If one speech can replenish a presidency—and I'm not sure it can—Barack Obama's State of the Union address was just such a speech. In tone and content it was aimed squarely at the fickle voters he has lost since last year: the swing-voting independents in the middle of the spectrum.
The president seized the center by stressing some conservative-sounding proposals; by lamenting the current corroded state of the political process; and by deploying a tone of sweet, sometimes even rueful reasonableness (even as he was deftly sticking the shiv into his Republican foes).
As a piece of politics, it was nothing short of masterful.
Sure, the president said he would let George W. Bush's tax cuts for the rich lapse, and he talked up some new (though modest) job-creating spending programs. But his economic proposals had more than a whiff of Reaganism in them, stressing as they did tax cuts, tax credits, rebates, and the like. He even touted the possibilities of off-shore drilling and nuclear power.

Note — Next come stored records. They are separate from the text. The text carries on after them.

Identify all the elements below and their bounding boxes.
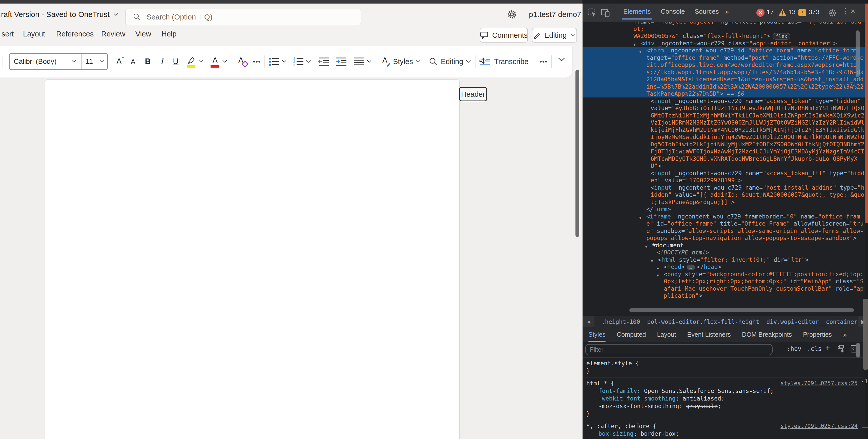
collapse-ribbon-button[interactable] bbox=[558, 57, 565, 62]
devtools-dom-node[interactable]: <input _ngcontent-wou-c729 name="access_… bbox=[583, 97, 868, 170]
more-toolbar-options-button[interactable]: ••• bbox=[540, 58, 548, 65]
collapsed-content-ellipsis[interactable]: … bbox=[687, 265, 695, 270]
css-declaration[interactable]: font-family: Open Sans,Salesforce Sans,s… bbox=[586, 387, 858, 395]
sidebar-tab-styles[interactable]: Styles bbox=[588, 331, 606, 338]
sidebar-tab-layout[interactable]: Layout bbox=[657, 331, 676, 338]
line-spacing-button[interactable] bbox=[353, 57, 365, 66]
highlight-dropdown[interactable] bbox=[198, 60, 204, 63]
devtools-dom-node[interactable]: frame= "[object Object]" ng-reflect-prod… bbox=[583, 22, 868, 32]
css-declaration[interactable]: box-sizing: border-box; bbox=[586, 430, 858, 437]
warning-count[interactable]: 13 bbox=[788, 8, 796, 16]
grow-font-button[interactable]: Aˆ bbox=[116, 57, 124, 66]
devtools-dom-node[interactable]: ▼<form _ngcontent-wou-c729 id="office_fo… bbox=[583, 47, 868, 97]
user-account-label[interactable]: p1.test7 demo7 bbox=[529, 10, 581, 19]
bullet-list-button[interactable] bbox=[269, 57, 280, 66]
styles-filter-input[interactable]: Filter bbox=[585, 344, 773, 355]
ribbon-tab-view[interactable]: View bbox=[135, 30, 151, 38]
kebab-menu-icon[interactable]: ⋮ bbox=[842, 7, 849, 16]
elements-horizontal-scrollbar-thumb[interactable] bbox=[629, 309, 854, 312]
editing-mode-button[interactable]: Editing bbox=[532, 28, 577, 42]
stylesheet-source-link[interactable]: styles.7091…0257.css:24 bbox=[780, 422, 858, 430]
transcribe-button[interactable]: Transcribe bbox=[491, 57, 531, 66]
ribbon-tab-layout[interactable]: Layout bbox=[23, 30, 45, 38]
font-color-dropdown[interactable] bbox=[222, 60, 228, 63]
ribbon-tab-review[interactable]: Review bbox=[101, 30, 125, 38]
settings-gear-icon[interactable] bbox=[506, 9, 518, 20]
ribbon-tab-sert[interactable]: sert bbox=[2, 30, 14, 38]
tree-expanded-arrow-icon[interactable]: ▼ bbox=[657, 272, 659, 279]
ribbon-tab-help[interactable]: Help bbox=[161, 30, 177, 38]
devtools-dom-node[interactable]: ▶<head>…</head> bbox=[583, 263, 868, 271]
document-scrollbar-thumb[interactable] bbox=[576, 70, 579, 237]
devtools-dom-node[interactable]: ▼#document bbox=[583, 242, 868, 249]
styles-scrollbar-thumb[interactable] bbox=[856, 343, 860, 357]
header-region-tag[interactable]: Header bbox=[459, 87, 487, 101]
devtools-dom-node[interactable]: WA200006057&" class="flex-full-height">f… bbox=[583, 32, 868, 40]
ribbon-tab-references[interactable]: References bbox=[56, 30, 94, 38]
flex-layout-badge[interactable]: flex bbox=[773, 33, 790, 39]
toggle-class-button[interactable]: .cls bbox=[807, 345, 822, 352]
devtools-dom-node[interactable]: <!DOCTYPE html> bbox=[583, 249, 868, 256]
css-rule[interactable]: element.style {} bbox=[583, 357, 863, 378]
document-title[interactable]: raft Version - Saved to OneTrust bbox=[1, 10, 119, 19]
devtools-dom-node[interactable]: ▼<html style="filter: invert(0);" dir="l… bbox=[583, 256, 868, 264]
sidebar-more-tabs-button[interactable]: » bbox=[843, 331, 847, 339]
clear-formatting-button[interactable]: A bbox=[234, 56, 247, 67]
font-size-select[interactable]: 11 bbox=[82, 54, 107, 69]
bullet-list-dropdown[interactable] bbox=[282, 60, 287, 63]
breadcrumb-item[interactable]: pol-wopi-editor.flex-full-height bbox=[647, 319, 759, 325]
devtools-settings-gear-icon[interactable] bbox=[828, 8, 837, 18]
italic-button[interactable]: I bbox=[160, 57, 163, 66]
devtools-dom-node[interactable]: ▼<div _ngcontent-wou-c729 class="wopi-ed… bbox=[583, 40, 868, 47]
css-declaration[interactable]: -moz-osx-font-smoothing: grayscale; bbox=[586, 402, 858, 410]
page-scrollbar-orange[interactable] bbox=[865, 4, 868, 223]
styles-button[interactable]: Styles bbox=[390, 57, 421, 66]
breadcrumb-scroll-left-icon[interactable]: ◀ bbox=[583, 316, 594, 327]
decrease-indent-button[interactable] bbox=[318, 57, 329, 66]
issues-count[interactable]: 373 bbox=[809, 8, 819, 16]
sidebar-tab-properties[interactable]: Properties bbox=[803, 331, 832, 338]
sidebar-tab-dom-breakpoints[interactable]: DOM Breakpoints bbox=[742, 331, 792, 338]
more-font-options-button[interactable]: ••• bbox=[253, 58, 261, 65]
underline-button[interactable]: U bbox=[173, 57, 178, 66]
error-count-icon[interactable]: ✕ bbox=[756, 9, 765, 17]
close-devtools-icon[interactable]: × bbox=[850, 7, 855, 16]
elements-vertical-scrollbar-thumb[interactable] bbox=[856, 30, 860, 77]
overlay-scrollbar-thumb[interactable] bbox=[863, 299, 868, 370]
sidebar-tab-computed[interactable]: Computed bbox=[617, 331, 646, 338]
devtools-dom-node[interactable]: ▼<body style="background-color:#FFFFFF;p… bbox=[583, 271, 868, 299]
font-name-select[interactable]: Calibri (Body) bbox=[10, 54, 81, 69]
devtools-dom-node[interactable]: <input _ngcontent-wou-c729 name="access_… bbox=[583, 170, 868, 184]
document-page[interactable] bbox=[45, 80, 460, 439]
toggle-pseudo-state-button[interactable]: :hov bbox=[787, 345, 801, 352]
warning-count-icon[interactable] bbox=[778, 9, 787, 17]
increase-indent-button[interactable] bbox=[336, 57, 347, 66]
new-style-rule-icon[interactable]: + bbox=[825, 343, 830, 353]
css-rule[interactable]: html * {styles.7091…0257.css:25font-fami… bbox=[583, 378, 863, 420]
stylesheet-source-link[interactable]: styles.7091…0257.css:25 bbox=[780, 380, 858, 387]
devtools-dom-node[interactable]: <input _ngcontent-wou-c729 name="host_in… bbox=[583, 184, 868, 206]
numbered-list-dropdown[interactable] bbox=[306, 60, 312, 63]
tree-expanded-arrow-icon[interactable]: ▼ bbox=[639, 214, 642, 222]
css-rule[interactable]: *, :after, :before {styles.7091…0257.css… bbox=[583, 420, 863, 439]
bold-button[interactable]: B bbox=[145, 57, 151, 66]
line-spacing-dropdown[interactable] bbox=[367, 60, 372, 63]
inspect-element-icon[interactable] bbox=[587, 8, 597, 18]
error-count[interactable]: 17 bbox=[767, 8, 774, 16]
devtools-dom-node[interactable]: </form> bbox=[583, 206, 868, 213]
devtools-tab-sources[interactable]: Sources bbox=[695, 8, 719, 16]
more-tabs-button[interactable]: » bbox=[725, 8, 729, 16]
shrink-font-button[interactable]: Aˇ bbox=[131, 58, 137, 65]
highlight-color-button[interactable] bbox=[186, 56, 196, 67]
devtools-tab-elements[interactable]: Elements bbox=[623, 8, 651, 16]
issues-icon[interactable]: ! bbox=[798, 9, 806, 16]
device-toolbar-icon[interactable] bbox=[600, 8, 610, 18]
breadcrumb-item[interactable]: div.wopi-editor__container bbox=[766, 319, 857, 325]
devtools-dom-node[interactable]: ▼<iframe _ngcontent-wou-c729 frameborder… bbox=[583, 213, 868, 242]
numbered-list-button[interactable]: 123 bbox=[293, 57, 304, 66]
font-color-button[interactable]: A bbox=[210, 56, 220, 67]
editing-group-button[interactable]: Editing bbox=[438, 57, 471, 66]
search-input[interactable]: Search (Option + Q) bbox=[125, 9, 361, 25]
rendering-brush-icon[interactable] bbox=[837, 345, 845, 353]
sidebar-tab-event-listeners[interactable]: Event Listeners bbox=[687, 331, 731, 338]
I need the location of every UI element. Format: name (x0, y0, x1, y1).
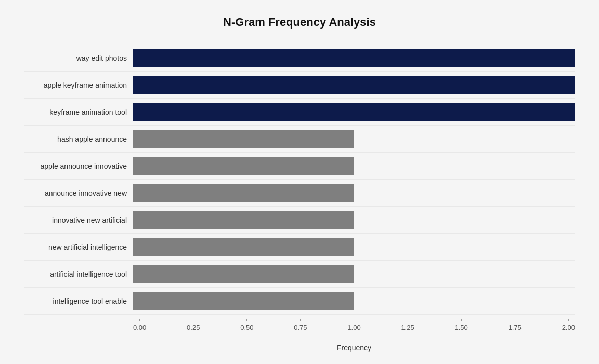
bar-fill (133, 238, 354, 256)
x-tick: 0.25 (187, 319, 200, 331)
x-tick: 0.00 (133, 319, 146, 331)
bar-label: keyframe animation tool (24, 108, 133, 116)
bar-track (133, 157, 575, 175)
x-tick: 1.50 (454, 319, 467, 331)
bar-label: announce innovative new (24, 189, 133, 197)
bar-row: intelligence tool enable (24, 288, 575, 315)
x-tick: 2.00 (562, 319, 575, 331)
x-tick-line (193, 319, 193, 321)
chart-area: way edit photos apple keyframe animation… (24, 45, 575, 315)
bar-fill (133, 211, 354, 229)
x-axis: 0.000.250.500.751.001.251.501.752.00 (133, 319, 575, 340)
bar-row: keyframe animation tool (24, 99, 575, 126)
bar-track (133, 292, 575, 310)
bar-fill (133, 49, 575, 67)
bar-row: announce innovative new (24, 180, 575, 207)
x-tick-line (246, 319, 247, 321)
bar-track (133, 184, 575, 202)
bar-track (133, 103, 575, 121)
bar-track (133, 130, 575, 148)
bar-row: way edit photos (24, 45, 575, 72)
x-tick-line (300, 319, 301, 321)
x-tick: 0.50 (240, 319, 253, 331)
bar-row: apple keyframe animation (24, 72, 575, 99)
x-tick-line (139, 319, 140, 321)
bar-fill (133, 265, 354, 283)
x-tick-line (515, 319, 515, 321)
x-tick-line (568, 319, 569, 321)
x-ticks: 0.000.250.500.751.001.251.501.752.00 (133, 319, 575, 331)
bar-fill (133, 103, 575, 121)
bar-fill (133, 130, 354, 148)
bar-label: way edit photos (24, 54, 133, 62)
bar-row: hash apple announce (24, 126, 575, 153)
x-tick: 1.00 (347, 319, 360, 331)
bar-label: artificial intelligence tool (24, 270, 133, 278)
bar-fill (133, 184, 354, 202)
bar-label: hash apple announce (24, 135, 133, 143)
bar-row: apple announce innovative (24, 153, 575, 180)
bar-fill (133, 157, 354, 175)
bar-fill (133, 292, 354, 310)
bar-track (133, 211, 575, 229)
bar-row: artificial intelligence tool (24, 261, 575, 288)
chart-title: N-Gram Frequency Analysis (24, 16, 575, 29)
x-tick-line (408, 319, 408, 321)
x-tick: 1.75 (509, 319, 522, 331)
chart-container: N-Gram Frequency Analysis way edit photo… (14, 0, 585, 364)
bar-label: apple announce innovative (24, 162, 133, 170)
x-tick-line (461, 319, 462, 321)
bar-label: apple keyframe animation (24, 81, 133, 89)
bar-fill (133, 76, 575, 94)
bar-label: new artificial intelligence (24, 243, 133, 251)
bar-row: new artificial intelligence (24, 234, 575, 261)
bar-track (133, 49, 575, 67)
bar-label: intelligence tool enable (24, 297, 133, 305)
x-tick-line (354, 319, 354, 321)
bar-track (133, 238, 575, 256)
x-tick: 1.25 (401, 319, 414, 331)
bar-track (133, 265, 575, 283)
bar-row: innovative new artificial (24, 207, 575, 234)
bar-label: innovative new artificial (24, 216, 133, 224)
x-axis-label: Frequency (133, 344, 575, 352)
bar-track (133, 76, 575, 94)
x-tick: 0.75 (294, 319, 307, 331)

And sure, his proposed spending freeze is more flashy than fiscally powerful—it would exempt much more than it would include—but Obama ventured boldly onto GOP turf by promising to tackle the debt head on, and by reminding voters that it was W. who started the avalanche.
But perhaps his strongest bid for independent votes was in his philosophical tone about the failings of Washington: the rampant partisanship (which of course he is somewhat responsible for); the lack of openness (he promised to do more); the need to further rein in lobbyists (even though his minions have been trucking with them). He took blame, conceded error, and extended a hand with a smile on his face.
All of that—that sweet-seeming reasonableness and calm working through of issues in search of bipartisan answers—will be music to the ears of the unaffiliated.
Now all the president has to do is deliver on the hope he has now revived: that he can change both the way Washington works, and what Washington in fact decides.